By Amy M. Collins, associate editor
Several days ago, we linked on our Facebook page to an abstract of a JAMA article that found that women hospitalized for myocardial infarction were more likely than men to present without chest pain. A few days later, my 59-year-old mother was told by her general practitioner that her ECG had shown an electric “blip” that could be due to scarring from an unnoticed heart attack. My mother—always too lax about these things (unlike her hypochondriac daughter)—calmly told me she always has random chest pains and it could have happened at any time.
A visit to the cardiologist a few days later eased our fears. She hadn’t had a heart attack, but was diagnosed with right bundle branch block and has to undergo further testing. With high C-reactive protein levels, elevated cholesterol, and a history of heart disease in the family, one can’t be too careful. A stress test and cardiac ultrasound have been ordered.
In discussing her cholesterol level, which had increased since my mother’s last wellness exam, the cardiologist suggested she start taking statins. Not keen on medication, and worried by recent reports of adverse effects from these drugs, she said she’d rather only start with that if there were no other options. His suggestion was to maybe try some over-the-counter products to lower the cholesterol, mentioning that there were products that acted liked sponges to absorb cholesterol, but not offering anything specific.
My mother’s general practitioner followed up by letter, giving her a three-month window to try to bring the cholesterol levels down by following a “strict diet,” with no further information on what that entails or what she could do to accomplish this. Exercise was not mentioned at all.
Today my mother asked me what she should eat to make her cholesterol go down. (She thinks that, as an editor at AJN, I naturally have all the answers!) Already thin and following a low-fat diet, she says she doesn’t know where to start. She also admitted to consulting WebMD to find out what she could do.
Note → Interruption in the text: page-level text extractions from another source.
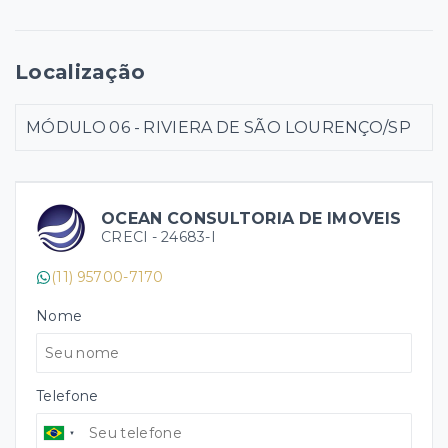
Localização
MÓDULO 06 - RIVIERA DE SÃO LOURENÇO/SP
OCEAN CONSULTORIA DE IMOVEIS
CRECI -
24683-I
(11) 95700-7170
Nome
Telefone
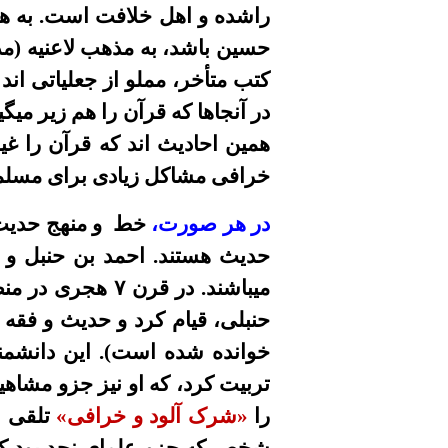
راشده و اهل خلافت است. به ه
حسين باشد، به مذهب لاعنيه (م
کتب متأخر، مملو از جعلياتى اند
در آنجاها که قرآن را هم زير ميگ
همين احاديث اند که قرآن را غ
خرافى مشاکل زيادى براى مسلمين
در هر صورت،
خط
و منهج
حديث
حدیث هستند
. احمد بن حنبل و
ميباشند. در قرن
حنبلى، قيام کرد و حديث و فقه 
خوانده شده است
)
. اين
دانشمن
تربيت کرد، که او نيز جزو مشاهي
را
«
شرک آلود و خرافى
»
تلقى ن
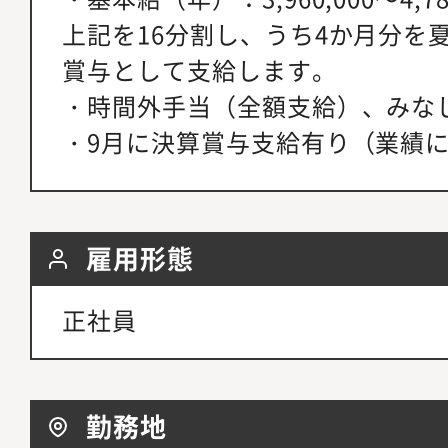
上記を16分割し、うち4か月分を
賞与として支給します。
・時間外手当（全額支給）、みな
・9月に決算賞与支給有り（業績
雇用形態
正社員
勤務地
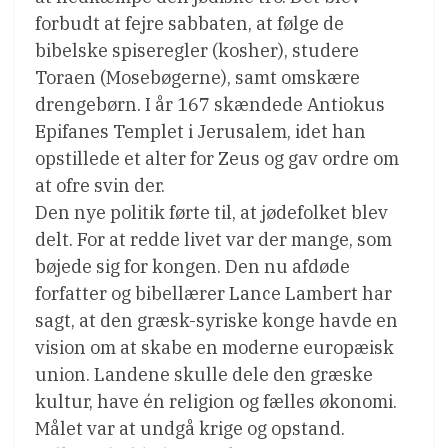
forbudt at fejre sabbaten, at følge de
bibelske spiseregler (kosher), studere
Toraen (Mosebøgerne), samt omskære
drengebørn. I år 167 skændede Antiokus
Epifanes Templet i Jerusalem, idet han
opstillede et alter for Zeus og gav ordre om
at ofre svin der.
Den nye politik førte til, at jødefolket blev
delt. For at redde livet var der mange, som
bøjede sig for kongen. Den nu afdøde
forfatter og bibellærer Lance Lambert har
sagt, at den græsk-syriske konge havde en
vision om at skabe en moderne europæisk
union. Landene skulle dele den græske
kultur, have én religion og fælles økonomi.
Målet var at undgå krige og opstand.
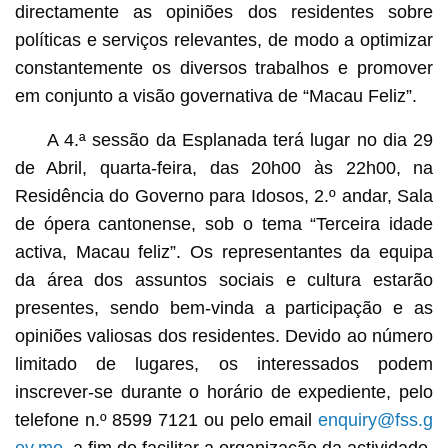
directamente as opiniões dos residentes sobre
políticas e serviços relevantes, de modo a optimizar
constantemente os diversos trabalhos e promover
em conjunto a visão governativa de “Macau Feliz”.
A 4.ª sessão da Esplanada terá lugar no dia 29
de Abril, quarta-feira, das 20h00 às 22h00, na
Residência do Governo para Idosos, 2.º andar, Sala
de ópera cantonense, sob o tema “Terceira idade
activa, Macau feliz”. Os representantes da equipa
da área dos assuntos sociais e cultura estarão
presentes, sendo bem-vinda a participação e as
opiniões valiosas dos residentes. Devido ao número
limitado de lugares, os interessados ​​podem
inscrever-se durante o horário de expediente, pelo
telefone n.º 8599 7121 ou pelo email
enquiry@fss.g
ov.mo
, a fim de facilitar a organização da actividade.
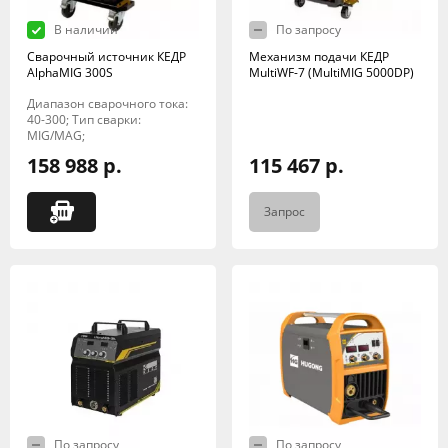
В наличии
По запросу
Сварочный источник КЕДР
Механизм подачи КЕДР
AlphaMIG 300S
MultiWF-7 (MultiMIG 5000DP)
Диапазон сварочного тока:
40-300; Тип сварки:
MIG/MAG;
158 988 р.
115 467 р.
Запрос
По запросу
По запросу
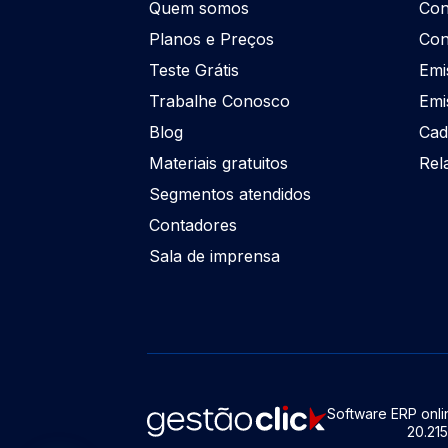
Quem somos
Con
Planos e Preços
Con
Teste Grátis
Emi
Trabalhe Conosco
Emi
Blog
Cad
Materiais gratuitos
Rel
Segmentos atendidos
Contadores
Sala de imprensa
Software ERP onlin
20.21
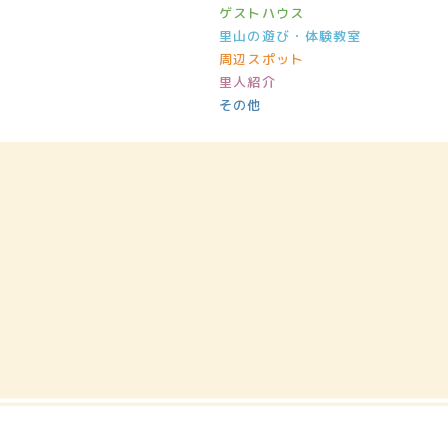
ゲストハウス
里山の遊び・体験教室
周辺スポット
里人紹介
その他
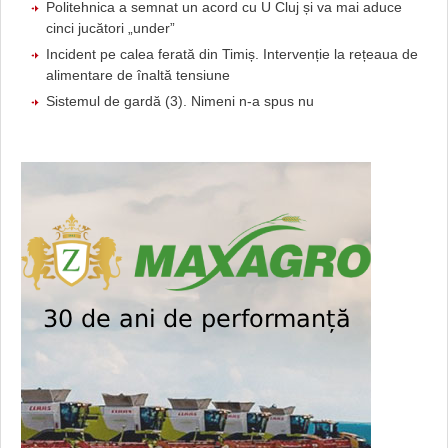
Politehnica a semnat un acord cu U Cluj și va mai aduce
cinci jucători „under”
Incident pe calea ferată din Timiș. Intervenție la rețeaua de
alimentare de înaltă tensiune
Sistemul de gardă (3). Nimeni n-a spus nu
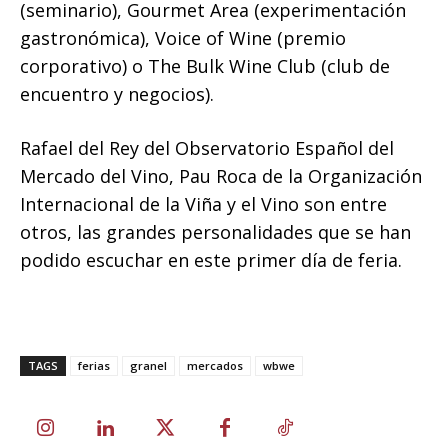
(seminario), Gourmet Area (experimentación
gastronómica), Voice of Wine (premio
corporativo) o The Bulk Wine Club (club de
encuentro y negocios).
Rafael del Rey del Observatorio Español del
Mercado del Vino, Pau Roca de la Organización
Internacional de la Viña y el Vino son entre
otros, las grandes personalidades que se han
podido escuchar en este primer día de feria.
TAGS
ferias
granel
mercados
wbwe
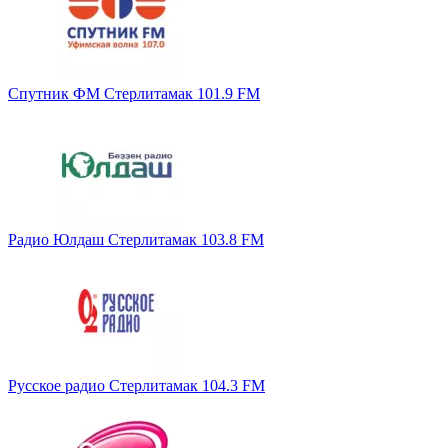
Спутник ФМ Стерлитамак 101.9 FM
Радио Юлдаш Стерлитамак 103.8 FM
Русское радио Стерлитамак 104.3 FM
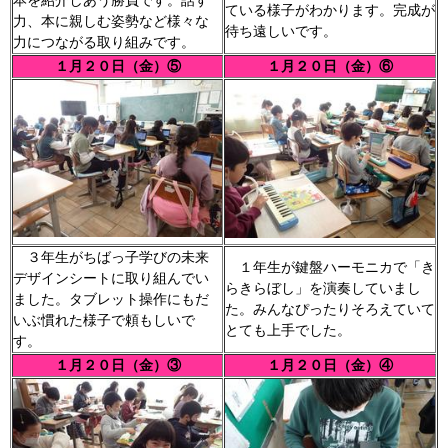
本を紹介しあう勝負です。話す
ている様子がわかります。完成が
力、本に親しむ姿勢など様々な
待ち遠しいです。
力につながる取り組みです。
１月２０日（金）⑤
１月２０日（金）⑥
３年生がちばっ子学びの未来
１年生が鍵盤ハーモニカで「き
デザインシートに取り組んでい
らきらぼし」を演奏していまし
ました。タブレット操作にもだ
た。みんなぴったりそろえていて
いぶ慣れた様子で頼もしいで
とても上手でした。
す。
１月２０日（金）③
１月２０日（金）④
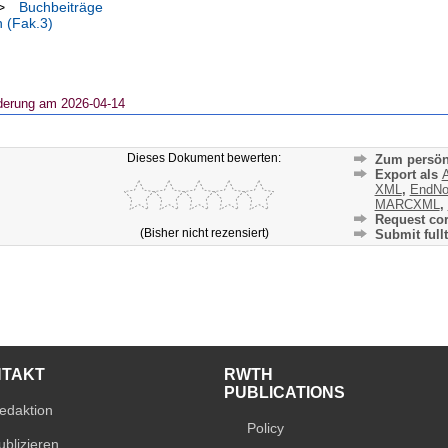
>
Buchbeiträge
n (Fak.3)
derung am 2026-04-14
Dieses Dokument bewerten:
Zum persön
Export als
A
XML
,
EndNo
MARCXML
,
Request cor
(Bisher nicht rezensiert)
Submit fullt
NTAKT
RWTH
PUBLICATIONS
edaktion
Policy
ublizieren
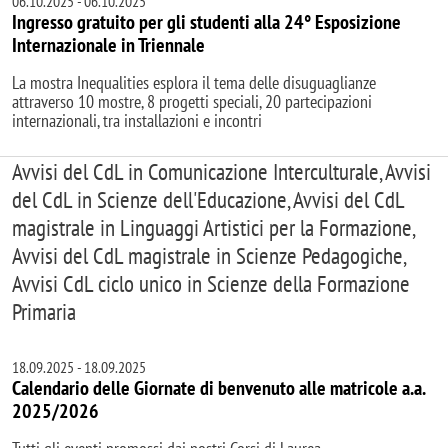
06.10.2025
-
06.10.2025
Ingresso gratuito per gli studenti alla 24° Esposizione
Internazionale in Triennale
La mostra Inequalities esplora il tema delle disuguaglianze
attraverso 10 mostre, 8 progetti speciali, 20 partecipazioni
internazionali, tra installazioni e incontri
Avvisi del CdL in Comunicazione Interculturale, Avvisi
del CdL in Scienze dell'Educazione, Avvisi del CdL
magistrale in Linguaggi Artistici per la Formazione,
Avvisi del CdL magistrale in Scienze Pedagogiche,
Avvisi CdL ciclo unico in Scienze della Formazione
Primaria
18.09.2025
-
18.09.2025
Calendario delle Giornate di benvenuto alle matricole a.a.
2025/2026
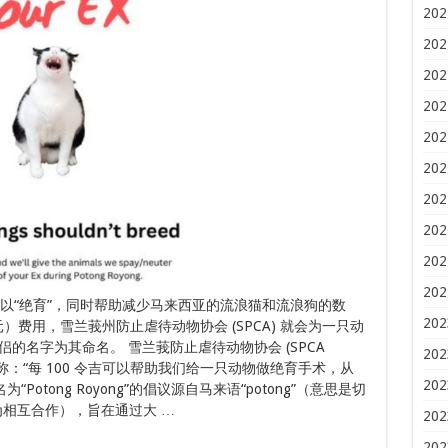
202
202
202
202
202
202
202
202
202
202
以“绝育”，同时帮助减少马来西亚的流浪猫和流浪狗的数
202
加坡元）费用，雪兰莪州防止虐待动物协会 (SPCA) 就会为一只动
的名字为其命名。 雪兰莪防止虐待动物协会 (SPCA
202
ook 上发帖称：“每 100 令吉可以帮助我们给一只动物做绝育手术，从
202
otong Royong”的倡议源自马来语“potong”（意思是切
（意为相互合作），旨在通过大 …
202
202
Resorting to searching online for answers, to me, raises a huge red flag that communication between provider and patient had broken down somewhere, or wasn’t sufficient. Surely this can’t be the best answer. A phone call and discussion or at least an information pamphlet seems warranted.
I guess we can’t expect physicians to be nutritionists and personal trainers, but it seems strange and all too familiar that the first line of defense always appears to be medication, without a mention of specific lifestyle changes that are within our control (treating the disease instead of possibly preventing it).
With heart disease and obesity topping the charts for morbidity and mortality in this country, it seems to me that a more multidisciplinary approach and personalized follow-up are needed. Shouldn’t health care providers be giving better information to patients on how to manage their health, informaton that doesn’t involve only medication? At the very least, shouldn’t exercise and diet play a bigger role in a discussion with a patient who has a risk of heart disease, regardless of whether or not they need meds?
A nurse I recently interviewed for an upcoming Profiles article would say yes. The founder of a nurse-managed community health center, this nurse stressed the difference between “health care” and “illness care,” highlighting the importance of helping patients manage the simplest of health care tasks to promote their own wellness, including the management of weight and diet. This community health-based model will be described more fully in an upcoming issue of AJN.